There is, apparently, a Japanese joke that says that each Japanese is born Shinto, and dies Buddhist, which seems to mean that when you are young you are seeking to influence the world around you, and when you are old you are more concerned with a tranquil acceptance of death.

Many significant life events are recognised in a religious sense, to a much greater extent than in the UK. For example, graduation, or the start of your first job might well be celebrated with some form of blessing. People go on pilgrimage and collect stamps from the holy sites that they visit – there are thirty-three such sites in western Japan, I’m told.

Kyoto just married 170407

What comes across strongly is the extent to which symbolism is important. Children who have died young, or been stillborn, or been miscarried, are publicly remembered in wayside shrines. Houses often have symbols for protection or prosperity outside the front door.

And, of course, there is cherry blossom. Life is beautiful if brief – but there is continuity through our family. I have tried to capture a little of this with a haiku at the top of this blog post.

Kyoto cherry blossom 170407

 

Tokyo – Meiji Jingu shrine

Tokyo has some pleasant parks, and the closest to our hotel is the Yoyogi park.
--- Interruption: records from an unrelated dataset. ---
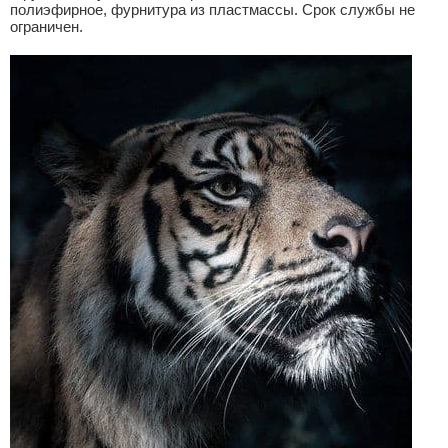
полиэфирное, фурнитура из пластмассы. Срок службы не
ограничен.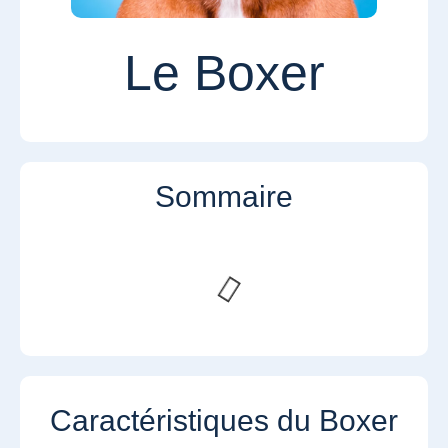
Le Boxer
Sommaire
Caractéristiques du Boxer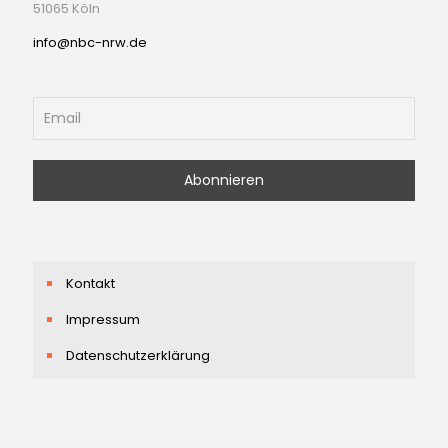
51065 Köln
info@nbc-nrw.de
Kontakt
Impressum
Datenschutzerklärung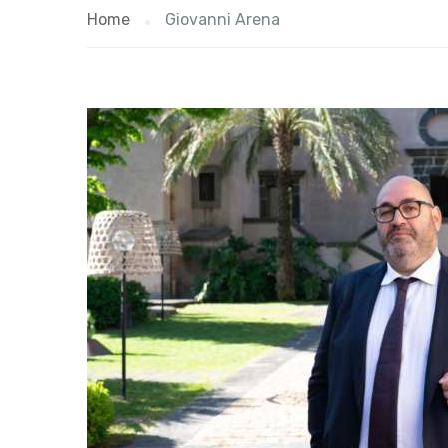
Home
Giovanni Arena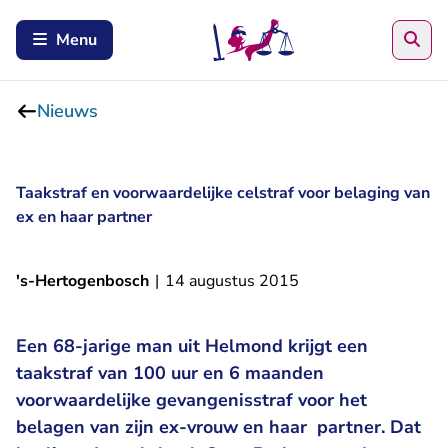
Zoe
Menu
Nieuws
Taakstraf en voorwaardelijke celstraf voor belaging van
ex en haar partner
's-Hertogenbosch
|
14 augustus 2015
Een 68-jarige man uit Helmond krijgt een
taakstraf van 100 uur en 6 maanden
voorwaardelijke gevangenisstraf voor het
belagen van zijn ex-vrouw en haar partner. Dat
We approached from the north, and came first of all to the Meiji Jingu shrine. This is a Shinto shrine, one of the most important in Tokyo. In the early twentieth century, Emperor Meiji created a garden in the shrine complex, which, according to the various information boards, was greatly enjoyed by the Empress Shohen. One of the boards solemnly told us that the Empress liked fishing, and often went fishing from this specially constructed fishing point. Somehow I just couldn’t visualize her cooking and eating her catch! Nowadays, anybody can walk in the gardens for 500 yen (it’s a standard admission fee presented as a donation for upkeep – fair enough, I think), so we paid up and followed the path to the iris garden.

Tokyo Meiji garden teahouse 170330

The photo shows the teahouse constructed by the Emperor for Empress Shohen

Of course, at this time of year, all you can see of the irises is the green shoots, but it was clear that in the flowering season (June) it would be a spectacular sight. Despite there being no flowering irises, we had the pleasure of the deciduous trees just barely coming into leaf, giving a mist of colour around the nearly bare branches. In any case, all excellent gardens are beautiful in every season and this was no exception.

The photo shows the torii at the entrance to the Meiji Jingu shrine.

Tokyo Meiji Jingu shrine 170330

At the Meiji Jingu shrine itself there was a place for people to write their prayers and place them with a donation in an envelope to be presented in the shrine. You could buy all sorts of pre-printed messages, like “I pray to come back to Japan.” It would be easy to make fun of the practice, but as we passed a middle-aged woman got up from where she had been kneeling. Her face was quietly desperate, with an expression of desolation mingled with a forlorn hope. Real people pray here, with real needs. I hope she found comfort.

We spent so long enjoying the tranquil gardens that we never made it to the Yoyogi park itself. Never mind – there’s always tomorrow!